CREATE OR REPLACE VIEW employee_data AS

SELECT

e.employeeID,

CONCAT(e.FirstName, ' ', e.LastName) AS employee_name,

e.title,

e.reportsTo,

o.orderID,

ROUND(SUM(od.UnitPrice * od.Quantity * (1 - od.discount)), 2) AS order_amount,

COUNT(DISTINCT o.orderID) AS order_number,

STR_TO_DATE(o.shippedDate, '%m/%d/%Y') AS shippedDate,

STR_TO_DATE(o.requireddate, '%m/%d/%Y') AS requiredDate,

STR_TO_DATE(o.orderDate, '%m/%d/%Y') AS orderDate,

CASE

WHEN DATEDIFF(STR_TO_DATE(o.requiredDate, '%m/%d/%Y'), STR_TO_DATE(o.shippedDate, '%m/%d/%Y')) > 0 THEN 0

ELSE DATEDIFF(STR_TO_DATE(o.shippedDate, '%m/%d/%Y'), STR_TO_DATE(o.requiredDate, '%m/%d/%Y'))

END AS delay_day,

SUM(p.discontinued) AS missend,

p.reorderlevel,

p.unitsinstock,

p.unitsonorder,

SUM(o.freight) AS total_freight,

o.shipcountry,

COUNT(DISTINCT c.CategoryID) AS num_category,

ROUND(AVG(od.discount), 2) AS discount,

o.customerID,

r.regionID,

r.regiondescription,

p.productID,

c.categoryname,

t.TerritoryID,

t.TerritoryDescription

FROM

employees e

JOIN orders o ON e.EmployeeID = o.employeeID

JOIN order_details od ON o.orderID = od.orderID

JOIN products p ON p.ProductID = od.productID

JOIN categories c ON p.CategoryID = c.CategoryID

LEFT JOIN employeeterritories et ON e.employeeID = et.employeeID

LEFT JOIN territories t ON et.TerritoryID = t.TerritoryID

LEFT JOIN region r ON t.regionID = r.regionID

GROUP BY

e.employeeID,

o.orderID

ORDER BY e.employeeID;

select * from employee_data LIMIT 25;

Result

Data Analysis Create queries on the data warehouse.
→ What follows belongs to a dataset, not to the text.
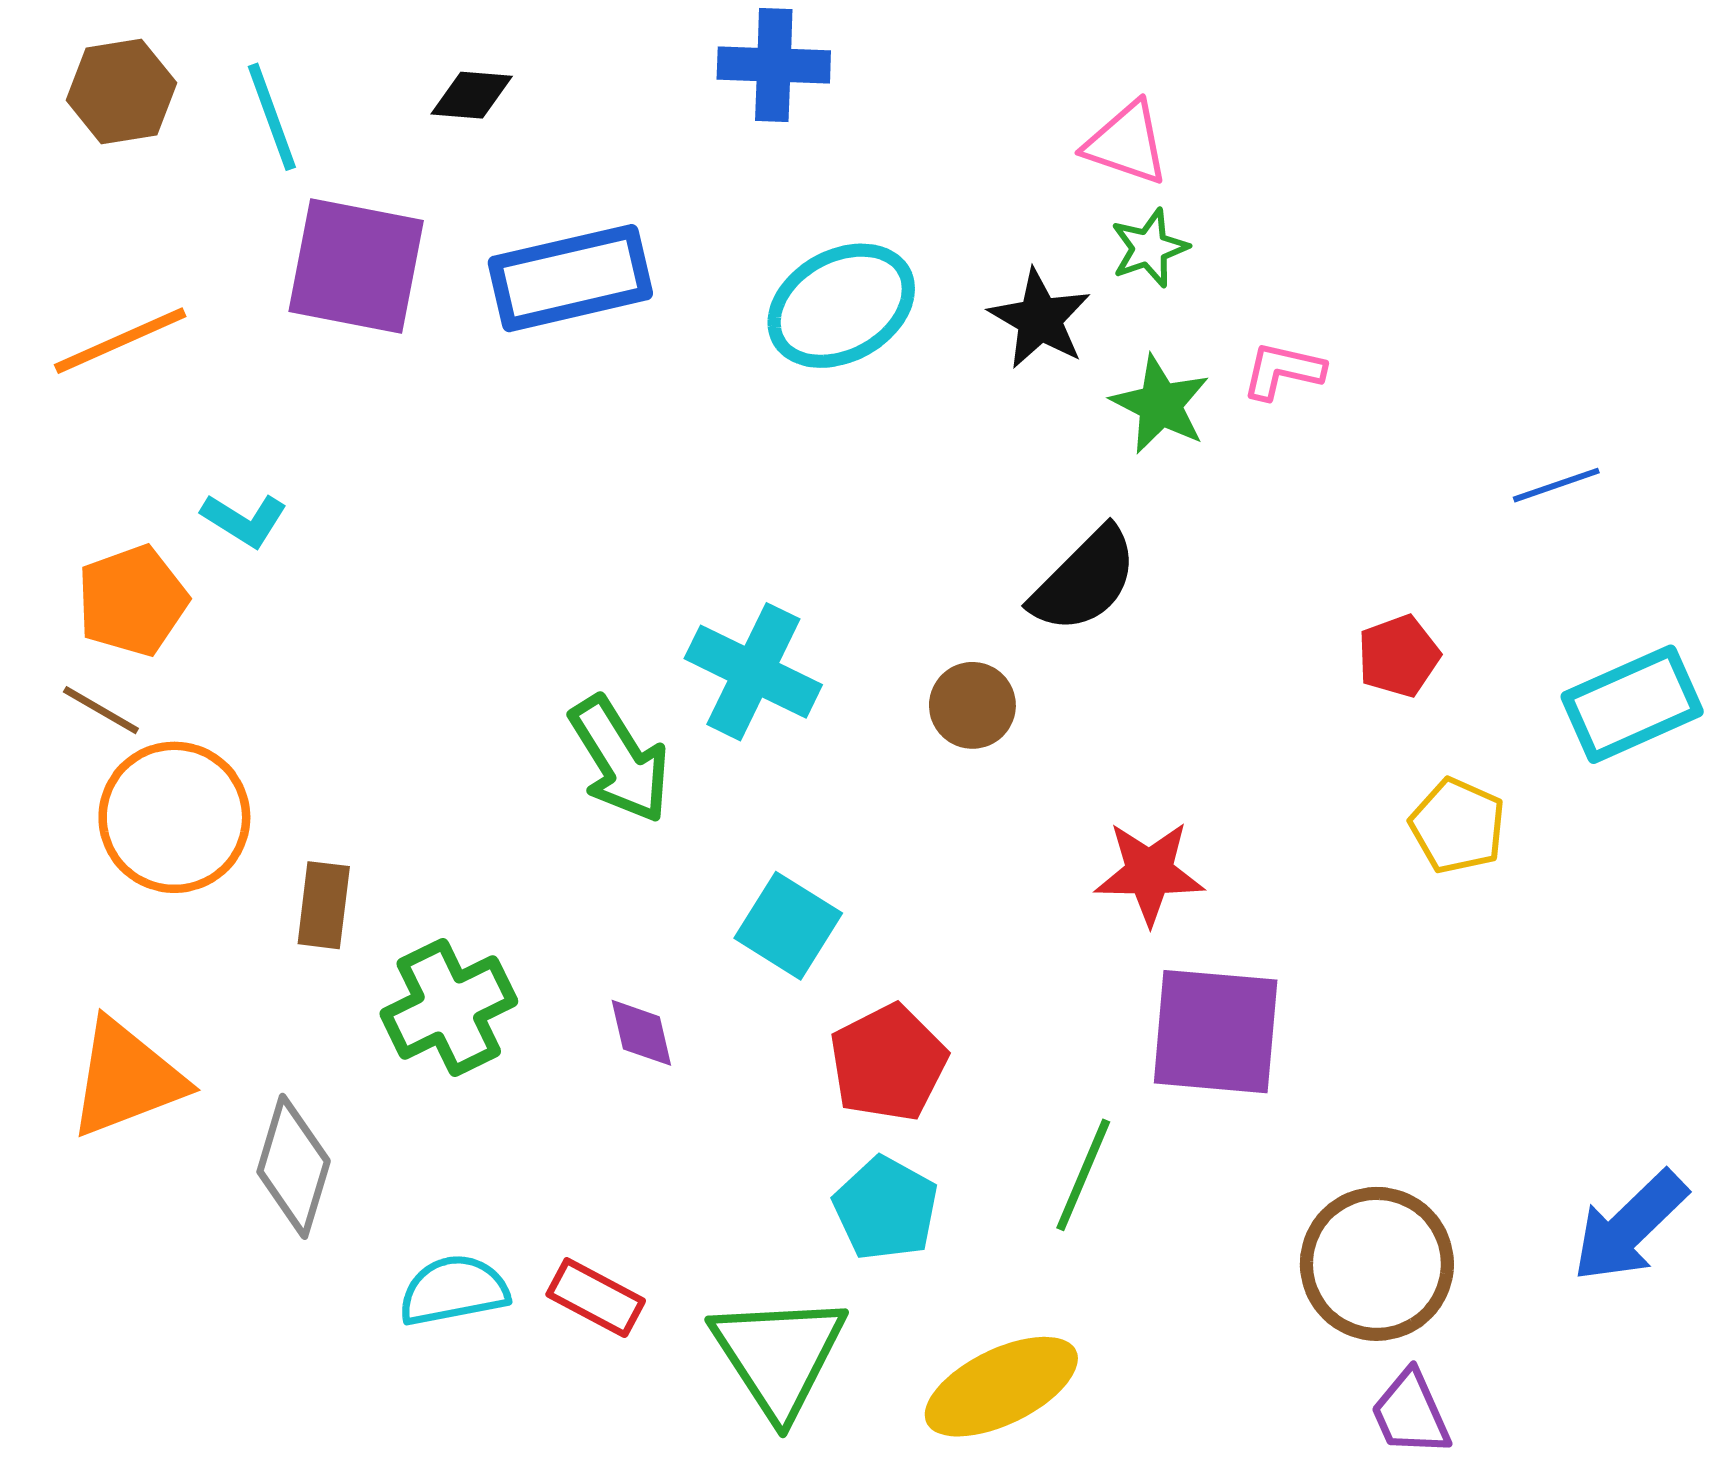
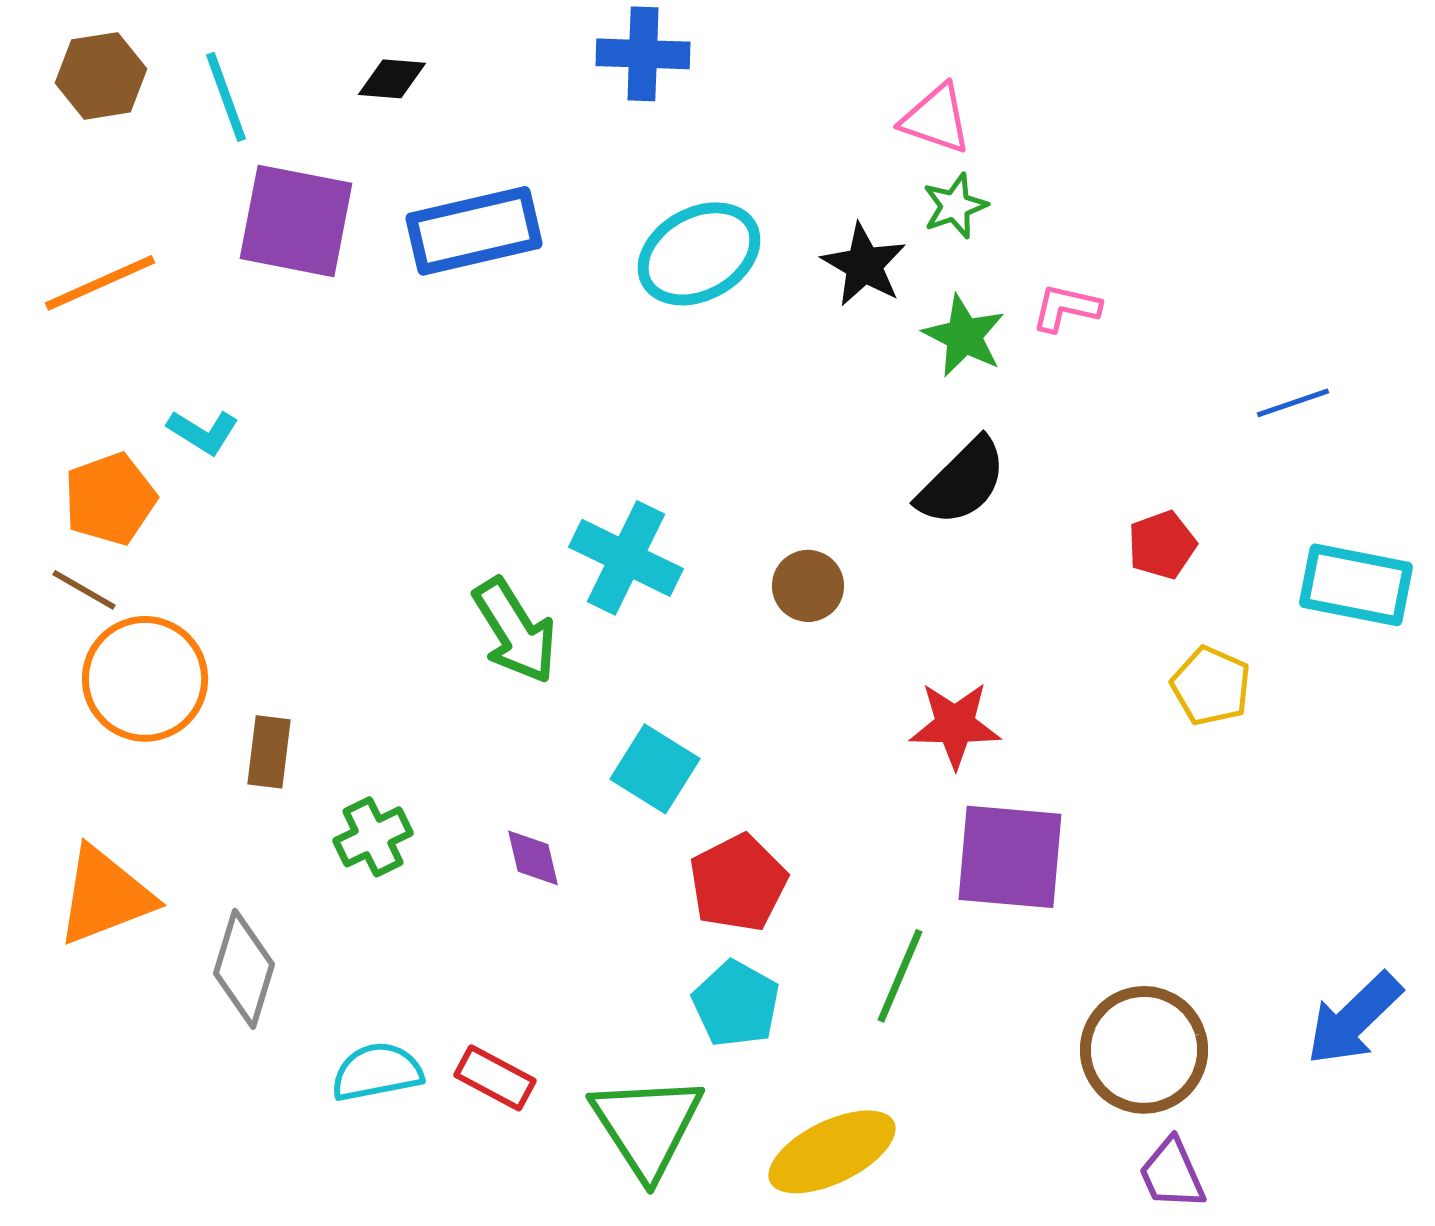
black semicircle: (1084, 580) -> (962, 482), moved
cyan rectangle: (1632, 704) -> (1356, 585), turned 35
green cross: (449, 1007) -> (373, 837), size x0.7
I used complex queries including Joins, a Group By, UNION elements, a subquery, and some aggregate functions and summary calculations.

Main question: who is the most valuable employee?

Solution1: cost index

CODE:

SELECT

employeeID,

round(AVG(discount) * 100,2) AS average_discount_percentage,

NTILE(4) OVER(ORDER BY AVG(discount) ASC) AS cost_group

FROM

employee_data

GROUP BY

employeeID;

Description:

By calculating the average discount rate of the orders sold by each employee, I can derive the cost indicator. (A lower average discount rate is better.)

I found that employee 2 is the most valuable one in terms of the cost index.

Solution2: quality index

CODE:

SELECT

employeeID,

error_rate,

stock_management_efficiency,

NTILE(4) OVER (ORDER BY rank_error_rate + rank_efficiency ASC) AS quality_group

FROM (

SELECT

employeeID,

ROUND(100 * SUM(CASE WHEN shippedDate > requiredDate THEN 1 ELSE 0 END) / COUNT(DISTINCT orderID), 2) AS error_rate,

ROUND(100 * SUM(CASE WHEN (reorderlevel - unitsinstock - unitsonorder) > 0 THEN 1 ELSE 0 END) / COUNT(DISTINCT ProductID), 2) AS stock_management_efficiency,

RANK() OVER (ORDER BY ROUND(100 * SUM(CASE WHEN shippedDate > requiredDate THEN 1 ELSE 0 END) / COUNT(DISTINCT orderID),2) ASC) AS rank_error_rate,

RANK() OVER (ORDER BY ROUND(100 * SUM(CASE WHEN (reorderlevel - unitsinstock - unitsonorder) > 0 THEN 1 ELSE 0 END) / COUNT(DISTINCT ProductID), 2) DESC) AS rank_efficiency

FROM employee_data

GROUP BY employeeID

) AS subquery

ORDER BY quality_group;

Description:

The quality index is derived from two aspects. The first aspect is the order processing error rate, and the second aspect is the efficiency of product inventory management. A lower error rate is better, a higher stock management efficiency is better.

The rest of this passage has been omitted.